Boxplots provide a quick way to represent a distribution, but they leave behind a lot of information. {ggplot2} supplements boxplots with two geoms that show more information.

The first is geom_dotplot(). If you set the binaxis parameter of geom_dotplot() to "y", geom_dotplot() behaves like geom_boxplot(), display a separate distribution for each group of data.

Here each group functions like a vertical histogram. Add the parameter stackdir = "center" then re-run the code. Can you interpret the results?

ggplot(data = mpg) +
  geom_dotplot(mapping = aes(x = class, y = hwy), binaxis = "y", 
               dotsize = 0.5, binwidth = 1, stackdir = "center")

Good job! When you set stackdir = "center", geom_dotplot() arranges each row of dots symmetrically around the \(x\) value.

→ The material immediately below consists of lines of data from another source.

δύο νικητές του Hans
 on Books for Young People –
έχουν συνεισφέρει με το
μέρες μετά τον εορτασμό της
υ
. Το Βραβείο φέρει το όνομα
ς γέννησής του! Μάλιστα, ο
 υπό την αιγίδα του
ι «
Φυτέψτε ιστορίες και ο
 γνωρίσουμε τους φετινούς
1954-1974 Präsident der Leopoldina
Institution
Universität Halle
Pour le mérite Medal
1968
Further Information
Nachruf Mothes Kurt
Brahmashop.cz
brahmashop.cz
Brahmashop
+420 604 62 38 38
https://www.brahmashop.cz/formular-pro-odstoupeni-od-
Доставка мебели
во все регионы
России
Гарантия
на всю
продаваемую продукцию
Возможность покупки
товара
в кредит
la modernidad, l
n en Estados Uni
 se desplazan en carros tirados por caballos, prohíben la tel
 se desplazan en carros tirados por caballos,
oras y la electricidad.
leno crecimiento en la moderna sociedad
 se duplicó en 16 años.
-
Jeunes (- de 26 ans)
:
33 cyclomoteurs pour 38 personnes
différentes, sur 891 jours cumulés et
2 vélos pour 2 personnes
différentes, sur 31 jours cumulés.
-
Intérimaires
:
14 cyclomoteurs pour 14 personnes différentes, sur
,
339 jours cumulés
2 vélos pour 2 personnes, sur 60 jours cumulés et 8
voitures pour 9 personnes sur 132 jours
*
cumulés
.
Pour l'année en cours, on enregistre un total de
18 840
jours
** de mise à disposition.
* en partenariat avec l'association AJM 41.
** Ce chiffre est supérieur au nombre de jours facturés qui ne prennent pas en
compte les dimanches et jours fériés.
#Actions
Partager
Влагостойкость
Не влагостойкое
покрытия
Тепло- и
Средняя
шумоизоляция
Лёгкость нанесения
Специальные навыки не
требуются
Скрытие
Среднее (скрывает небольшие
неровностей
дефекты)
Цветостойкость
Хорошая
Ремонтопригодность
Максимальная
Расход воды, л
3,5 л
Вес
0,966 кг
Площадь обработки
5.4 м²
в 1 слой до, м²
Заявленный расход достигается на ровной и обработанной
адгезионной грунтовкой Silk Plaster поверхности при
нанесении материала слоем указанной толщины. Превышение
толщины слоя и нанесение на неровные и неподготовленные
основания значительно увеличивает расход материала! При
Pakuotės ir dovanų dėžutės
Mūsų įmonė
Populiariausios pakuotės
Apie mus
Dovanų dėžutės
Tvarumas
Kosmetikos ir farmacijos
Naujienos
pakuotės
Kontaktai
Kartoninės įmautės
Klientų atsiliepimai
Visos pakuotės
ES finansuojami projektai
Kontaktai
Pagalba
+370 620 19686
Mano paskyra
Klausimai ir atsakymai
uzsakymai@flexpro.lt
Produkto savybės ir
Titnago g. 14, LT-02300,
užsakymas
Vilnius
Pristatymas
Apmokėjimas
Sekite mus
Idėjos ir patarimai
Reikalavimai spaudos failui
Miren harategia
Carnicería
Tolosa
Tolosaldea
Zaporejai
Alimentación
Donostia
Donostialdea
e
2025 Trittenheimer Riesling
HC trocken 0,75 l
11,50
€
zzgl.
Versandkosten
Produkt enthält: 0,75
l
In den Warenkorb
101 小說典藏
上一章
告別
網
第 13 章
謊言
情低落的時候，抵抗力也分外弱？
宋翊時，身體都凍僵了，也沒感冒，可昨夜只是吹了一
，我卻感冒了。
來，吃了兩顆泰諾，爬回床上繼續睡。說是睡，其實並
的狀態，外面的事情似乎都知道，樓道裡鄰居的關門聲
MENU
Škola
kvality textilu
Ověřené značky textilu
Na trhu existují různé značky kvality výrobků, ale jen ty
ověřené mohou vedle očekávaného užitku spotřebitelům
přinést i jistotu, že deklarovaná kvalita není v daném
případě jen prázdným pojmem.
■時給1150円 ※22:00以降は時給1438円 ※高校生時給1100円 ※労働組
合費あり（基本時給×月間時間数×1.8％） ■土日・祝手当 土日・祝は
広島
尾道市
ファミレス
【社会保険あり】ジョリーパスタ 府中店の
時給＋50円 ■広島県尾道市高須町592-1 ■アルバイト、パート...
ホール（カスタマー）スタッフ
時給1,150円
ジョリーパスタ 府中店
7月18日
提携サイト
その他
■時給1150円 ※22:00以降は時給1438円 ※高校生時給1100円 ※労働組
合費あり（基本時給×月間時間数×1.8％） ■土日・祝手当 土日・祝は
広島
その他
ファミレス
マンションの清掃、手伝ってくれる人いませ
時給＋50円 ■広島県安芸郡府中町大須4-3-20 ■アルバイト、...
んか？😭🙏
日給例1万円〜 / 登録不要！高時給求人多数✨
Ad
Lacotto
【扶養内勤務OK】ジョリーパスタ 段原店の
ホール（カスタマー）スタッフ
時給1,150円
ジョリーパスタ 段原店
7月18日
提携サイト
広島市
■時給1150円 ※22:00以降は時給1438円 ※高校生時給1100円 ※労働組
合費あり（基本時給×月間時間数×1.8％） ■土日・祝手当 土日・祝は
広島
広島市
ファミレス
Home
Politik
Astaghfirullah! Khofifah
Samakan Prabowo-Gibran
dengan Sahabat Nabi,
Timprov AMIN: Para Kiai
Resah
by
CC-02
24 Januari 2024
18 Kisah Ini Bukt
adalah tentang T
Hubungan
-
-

This layout will help you understand the next geom.

As in the histogram tutorial, it takes a lot of tweaking to make a dotplot look right. As a result, I tend to only use them when I want to make a point.

geom_violin()

geom_violin() provides a second alternative to geom_boxplot(). A violin plot uses densities to draw a smoothed version of the centered dotplot you just made.

You can think of a violin plot as an outline drawn around the edges of a centered dotplot. Each “violin” spans the range of the data. The violin is thick where there are many values, and thin where there are few.

Convert the plot below from a boxplot to a violin plot. Note that violin plots do not use the parameters you saw for dotplots.

ggplot(data = mpg) +
  geom_violin(mapping = aes(x = class, y = hwy))

’Good job! Another way to interpret a violin plot is to mentally “push” the width of each violin all to one side (so the other side is a straight line). The result would be a density (e.g. geom_density()) turned on its side for each distribution).

Exercise 7: Violin plots

You can further enhance violin plots by adding the parameter draw_quantiles = c(0.25, 0.5, 0.75). This will cause ggplot2 to draw horizontal lines across the violins at the 25th, 50th, and 75th percentiles. These are the same three horizontal lines that are displayed in a boxplot (the 25th and 75th percentiles are the bounds of the box, the 50th percentile is the median).

Add these lines to the violin plot below.

ggplot(data = mpg) +
  geom_violin(mapping = aes(x = class, y = hwy), draw_quantiles = c(0.25, 0.5, 0.75))

Good job! Can you predict how you would use draw_quantiles to draw a horizontal line at a different percentile, like the 60th percentile?.